Given the ongoing upheaval in the economy, some strains and surprises are inevitable. The job of monetary policy is to promote maximum employment and price stability as the economy works through this challenging period, Powel said
However, he said the outlook for the labor market has brightened considerably in recent months. Job gains have risen steadily over the course of this year and now average 832,000 over the past three months, of which almost 800,000 have been in services. The pace of total hiring is faster than at any time in the recorded data before the pandemic. The levels of job openings and quits are at record highs, and employers report that they cannot fill jobs fast enough to meet returning demand.
These favorable conditions for job seekers should help the economy cover the considerable remaining ground to reach maximum employment. The unemployment rate has declined to 5.4 per cent, a post-pandemic low, but is still much too high, and the reported rate understates the amount of labor market slack. Long-term unemployment remains elevated, and the recovery in labor force participation has lagged well behind the rest of the labor market, as it has in past recoveries.

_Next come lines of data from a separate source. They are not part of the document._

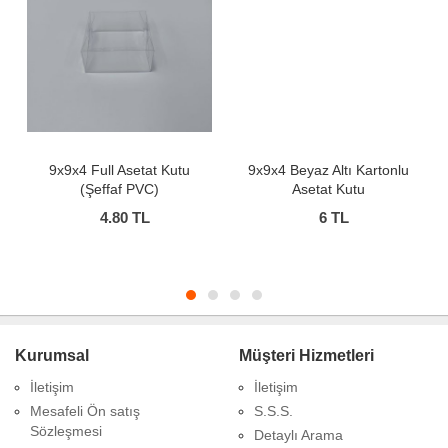
9x9x4 Full Asetat Kutu
9x9x4 Beyaz Altı Kartonlu
(Şeffaf PVC)
Asetat Kutu
4.80
TL
6
TL
Kurumsal
Müşteri Hizmetleri
İletişim
İletişim
Mesafeli Ön satış
S.S.S.
Sözleşmesi
Detaylı Arama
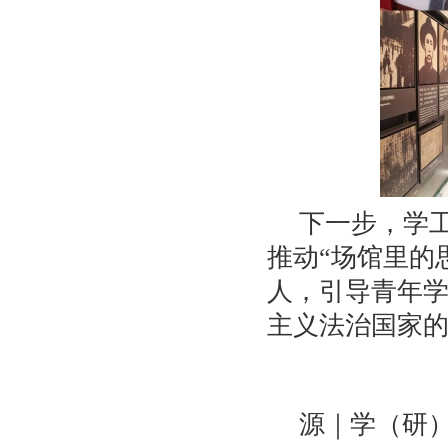
下一步，学
推动
“场馆里的
人，引导青年
主义法治国家
源｜学（研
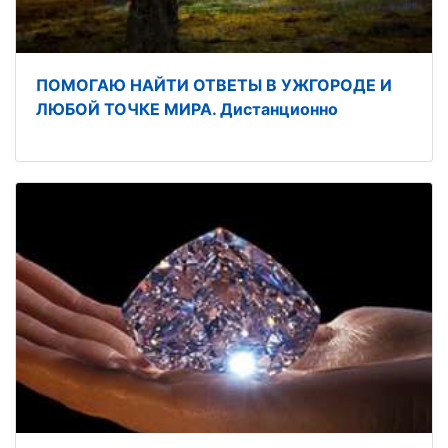
ПОМОГАЮ НАЙТИ ОТВЕТЫ В УЖГОРОДЕ И
ЛЮБОЙ ТОЧКЕ МИРА. Дистанционно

With vaccinations rising, schools reopening, and enhanced unemployment benefits ending, some factors that may be holding back job seekers are likely fading. While the Delta variant presents a near-term risk, the prospects are good for continued progress toward maximum employment.
The rapid reopening of the economy has brought a sharp run-up in inflation. Over the 12 months through July, measures of headline and core personal consumption expenditures inflation have run at 4.2 per cent and 3.6 per cent, respectively — well above our 2 per cent longer-run objective. 
He said the present leve of upward pressure on prices and wages is a cause for concern, there are a number of factors that suggest that these elevated readings are likely to prove temporary. 
The dynamics of inflation are complex, and we assess the inflation outlook from a number of different perspectives. The spike in inflation is so far largely the product of a relatively narrow group of goods and services that have been directly affected by the pandemic and the reopening of the economy, Powel emphasised.
The Fed, he said, is directly monitoring the prices of particular goods and services most affected by the pandemic and the reopening, and has noted a moderation in some cases as shortages ease. 
The central bank also assesses whether wage increases are consistent with 2 per cent inflation over time. While wage increases are essential to support a rising standard of living and are generally, a persistent, material wage increases above the levels of productivity gains could lead to "wage–price spiral." 
As long as longer-term inflation expectations remain anchored, policy can and should look through temporary swings in inflation, he said, adding at the Fed’s monetary policy framework emphasises that anchoring longer-term expectations at 2 per cent is important for both maximum employment and price stability.